*** Opening Data in this exercise ***

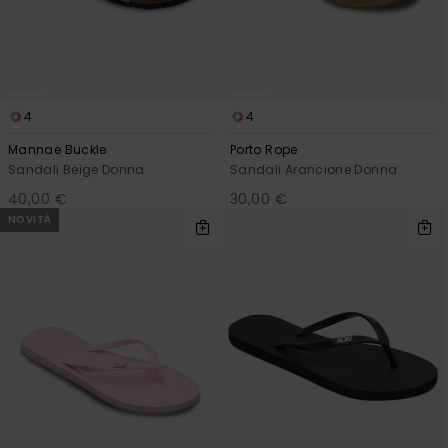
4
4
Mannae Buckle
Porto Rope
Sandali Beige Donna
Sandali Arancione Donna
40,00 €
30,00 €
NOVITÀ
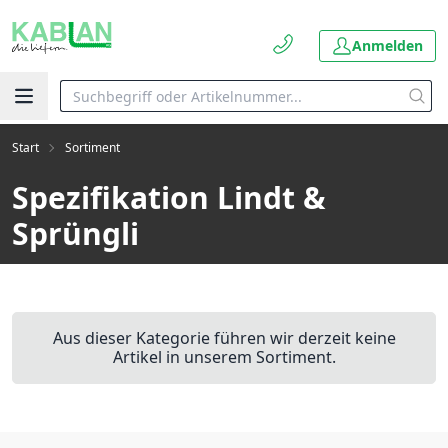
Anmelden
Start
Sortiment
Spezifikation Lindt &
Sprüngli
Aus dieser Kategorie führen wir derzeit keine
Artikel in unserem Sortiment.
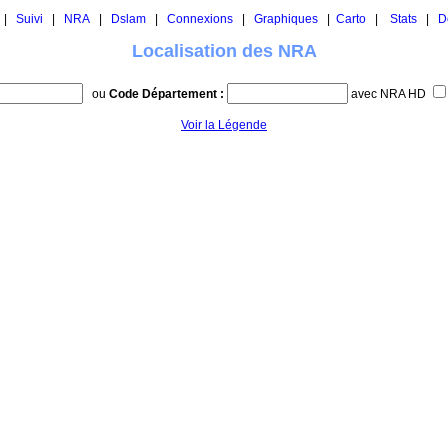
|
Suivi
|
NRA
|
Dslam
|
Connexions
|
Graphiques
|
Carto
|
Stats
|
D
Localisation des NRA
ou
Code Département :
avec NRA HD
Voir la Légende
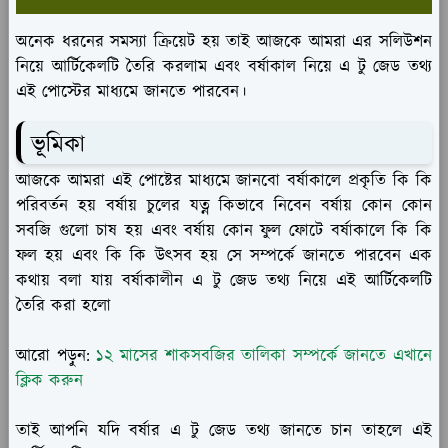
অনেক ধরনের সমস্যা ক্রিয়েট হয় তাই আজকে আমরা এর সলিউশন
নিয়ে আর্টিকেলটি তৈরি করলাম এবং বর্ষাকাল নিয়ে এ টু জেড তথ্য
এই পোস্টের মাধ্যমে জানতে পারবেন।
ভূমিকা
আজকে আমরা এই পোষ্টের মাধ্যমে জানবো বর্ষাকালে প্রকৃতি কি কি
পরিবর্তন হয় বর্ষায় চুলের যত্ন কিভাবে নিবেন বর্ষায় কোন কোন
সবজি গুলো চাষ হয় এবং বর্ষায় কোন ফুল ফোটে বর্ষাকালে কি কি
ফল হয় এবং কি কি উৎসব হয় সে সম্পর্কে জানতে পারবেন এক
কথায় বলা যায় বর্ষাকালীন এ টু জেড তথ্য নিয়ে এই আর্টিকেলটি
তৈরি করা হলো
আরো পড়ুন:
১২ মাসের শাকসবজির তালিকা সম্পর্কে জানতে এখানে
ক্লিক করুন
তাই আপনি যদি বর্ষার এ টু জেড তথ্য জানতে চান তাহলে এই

*** Closing Data in this exercise ***
*** Opening Data in this exercise ***

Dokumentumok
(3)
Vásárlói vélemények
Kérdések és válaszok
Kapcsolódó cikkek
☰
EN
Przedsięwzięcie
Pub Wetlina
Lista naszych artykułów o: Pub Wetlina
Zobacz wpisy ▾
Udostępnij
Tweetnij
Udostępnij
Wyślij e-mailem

*** Closing Data in this exercise ***

Brief:
When a line in the material above includes the word "Donna", copy that line.

Written answer:
Sandali Beige Donna
Sandali Arancione Donna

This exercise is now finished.